10. Rencana kontijensi.
Hanya sedikit aktivitas yang akan berjalan sesuai rencana. Oleh karena itu,
rencana harus menyediakan kontijensi. Rencana harus memuat kondisi terbaik
yng bisa dicapai, yang biasa, dan yang terburuk.
Kontijensi harus diantisipasi dan kerangka harus disiapkan untuk situasi-
situasi seperti:
1. Kekurangan Staf (Karena Sakit, Ditarik dari penugasan, pindah dll).
2. Tidak ada bahan-bahan yang bisa diaudit.
3. Indikasi bahwa kondisi proyek tidak material.
4. Indikasi mendadak tentang adanya kecurangan atau kejahatan.
5. Halangan yang material dari klien.
6. Kerusakan komputer atau masalah perangkat lunak.
7. Campur tangan manajemen puncak.
8. Penarikan sumber daya audit.
9. Kemajuan pekerjaan yang mungkin akan melebihi anggaran.

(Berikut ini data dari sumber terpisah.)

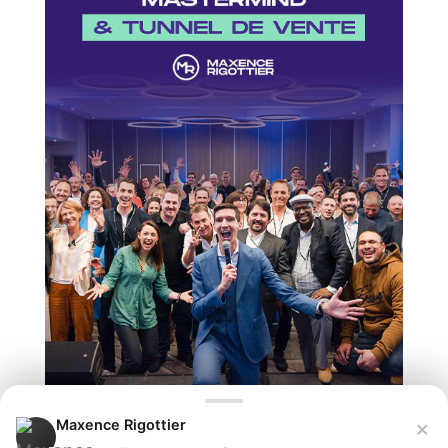
×
Maxence Rigottier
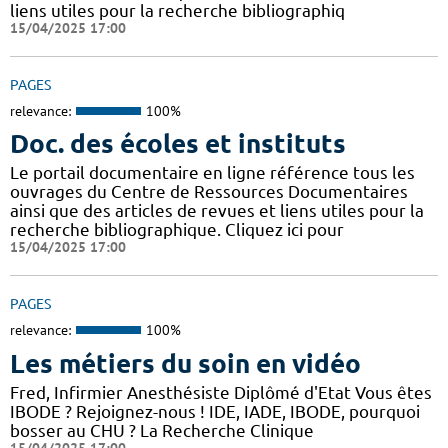
liens utiles pour la recherche bibliographiq
15/04/2025 17:00
PAGES
relevance:
100%
Doc. des écoles et instituts
Le portail documentaire en ligne référence tous les
ouvrages du Centre de Ressources Documentaires
ainsi que des articles de revues et liens utiles pour la
recherche bibliographique. Cliquez ici pour
15/04/2025 17:00
PAGES
relevance:
100%
Les métiers du soin en vidéo
Fred, Infirmier Anesthésiste Diplômé d'Etat Vous êtes
IBODE ? Rejoignez-nous ! IDE, IADE, IBODE, pourquoi
bosser au CHU ? La Recherche Clinique
15/04/2025 17:00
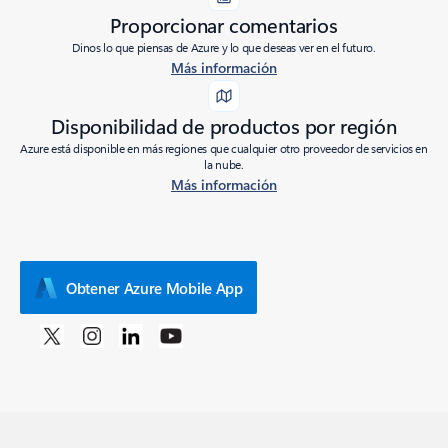
Proporcionar comentarios
Dinos lo que piensas de Azure y lo que deseas ver en el futuro.
Más información
Disponibilidad de productos por región
Azure está disponible en más regiones que cualquier otro proveedor de servicios en
la nube.
Más información
Obtener Azure Mobile App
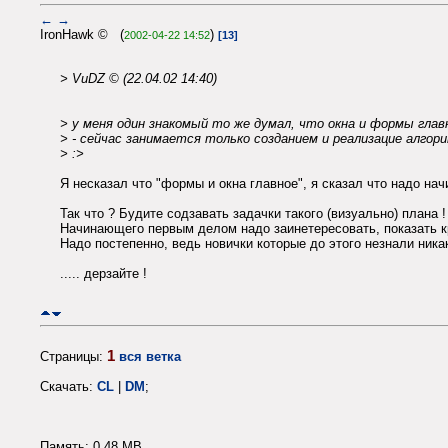
←
→
IronHawk © (
)
2002-04-22 14:52
[13]
> VuDZ © (22.04.02 14:40)
> у меня один знакомый то же думал, что окна и формы глав
> - сейчас занимается только созданием и реализацие алгор
> :>
Я несказал что "формы и окна главное", я сказал что надо нач
Так что ? Будите содзавать задачки такого (визуально) плана !
Начинающего первым делом надо заинетересовать, показать кра
Надо постепенно, ведь новички которые до этого незнали ника
..... дерзайте !
1
Страницы:
вся ветка
Скачать:
CL
|
DM
;
Память: 0.48 MB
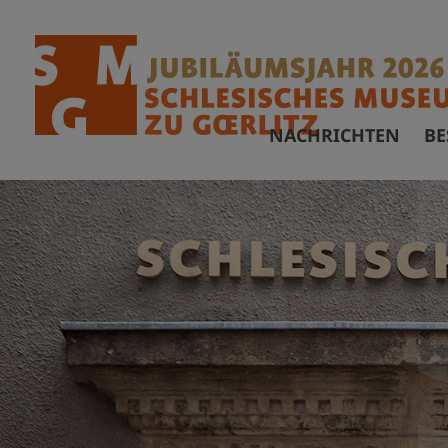
NACHRICHTEN
BE
Ö
F
A
B
B
V
A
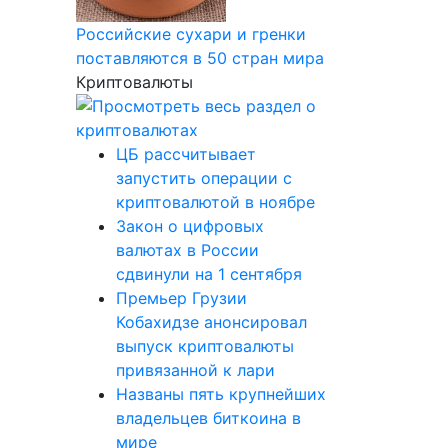
Российские сухари и гренки
поставляются в 50 стран мира
Криптовалюты
ЦБ рассчитывает
запустить операции с
криптовалютой в ноябре
Закон о цифровых
валютах в России
сдвинули на 1 сентября
Премьер Грузии
Кобахидзе анонсировал
выпуск криптовалюты
привязанной к лари
Названы пять крупнейших
владельцев биткоина в
мире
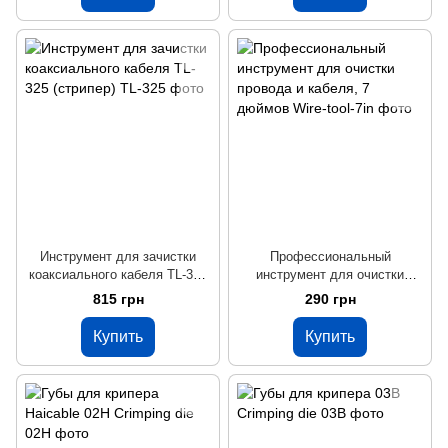
Инструмент для зачистки
Профессиональный
коаксиального кабеля TL-325
инструмент для очистки
(стрипер)
провода и кабеля, 7 дюймов
815 грн
290 грн
Купить
Купить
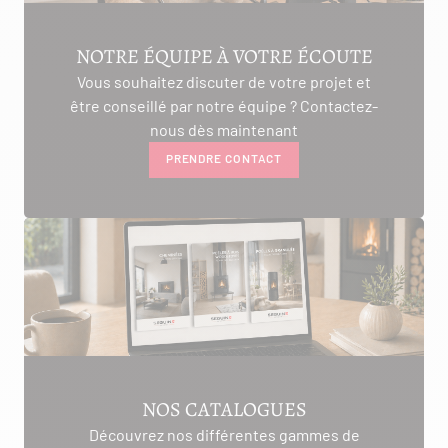
NOTRE ÉQUIPE À VOTRE ÉCOUTE
Vous souhaitez discuter de votre projet et
être conseillé par notre équipe ? Contactez-
nous dès maintenant
PRENDRE CONTACT
NOS CATALOGUES
Découvrez nos différentes gammes de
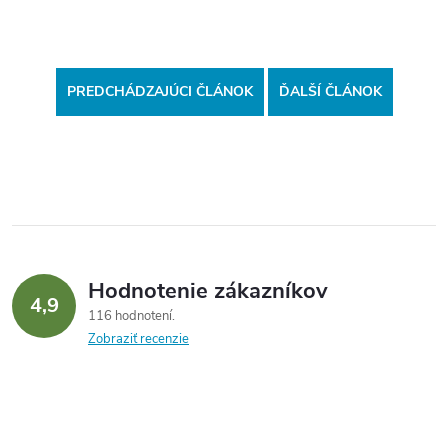
PREDCHÁDZAJÚCI ČLÁNOK
ĎALŠÍ ČLÁNOK
Hodnotenie zákazníkov
4,9
116 hodnotení
Zobraziť recenzie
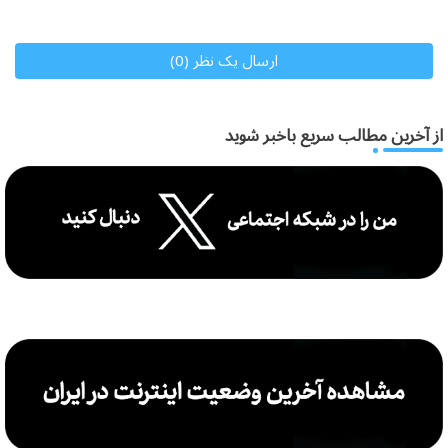
ارسال یک نظر (0)
از آخرین مطالب سریع باخبر شوید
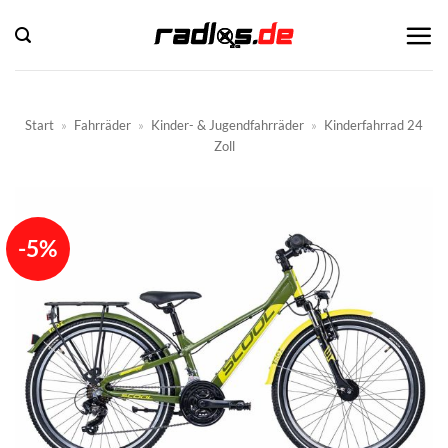
Zum
Inhalt
springen
Start
»
Fahrräder
»
Kinder- & Jugendfahrräder
»
Kinderfahrrad 24
Zoll
-5%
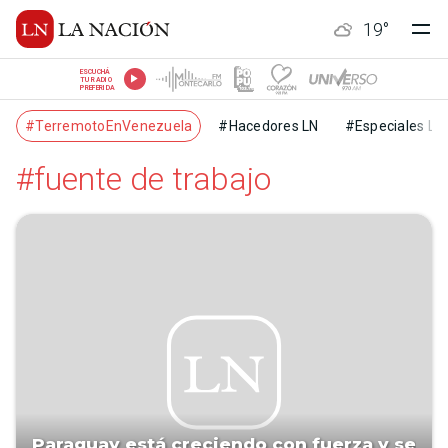
19
°
ESCUCHÁ
TU RADIO
PREFERIDA
#TerremotoEnVenezuela
#Hacedores LN
#Especiales LN
#fuente de trabajo
Paraguay está creciendo con fuerza y se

F. Control Self-Assessment
Audit internal telah lama mengenal konsep audit partisipatif (participative
auditing) sebuah proses yang menerapkan berbagai tingkat kemitraan dengan
auditor dan klien. Audit tersebut diterapkan untuk mendapatkan informasi yang
terbukti sulit untuk dikumpulkan oleh staf audit tradisional. Control self-
assessment memperbaiki kekurangan ini dengan menggunakan staf untuk
mengevaluasi aspek-aspek kontrol internal ini berdasarkan apa yang mereka lihat,
alami, dan praktikkan. Metode yang digunakan adalah mengembangkan semacam
pertemuan yang dilakukan staf audit, tetapi terdiri dari karyawan klien yang akan
mengevaluasi dan mengukur aspek-aspek “lunak” dari kontrol internal. Mereka
juga berusaha mengidentifikasi penyebab masalah dan aktivitas perbaikan yang
mungkin. Selama pertemuan tersebut terdapat diskusi tentang tujuan utama yang
diberikan unit usaha klien dan tentang tujuan pendukung. Perbedaan yang ada
menjadi peluang perbaikan. Peserta dijamin kerahasiaannya dengan penggunaan
papan ketik yang mengirimkan opini dan tanggapan tanpa identitas. Tahap
pelaporan ini sering kali dilakukan menggunakan grafik-grafik yang berhubungan
dengan tujuan utama dan tujuan dasar.
Mendapatkan barang yang tepat di tempat yang tepat, pada waktu yang
tepat, dan dengan harga yang tepat.
Hanya menerima produk-produk dari pemasok yang memenuhi spesifikasi
dan tercakup dalam jumlah yang dipesan.
Memroses klaim asuransi dengan segera, benar, dan sesuai kebijakan.
Prosedur-prosedur operasi dirancang untuk melihat apakah tujuan-tujuan
operasi akan tercapai. Misalnya:
Adanya spesifikasi barang yang jelas dan eksplisit.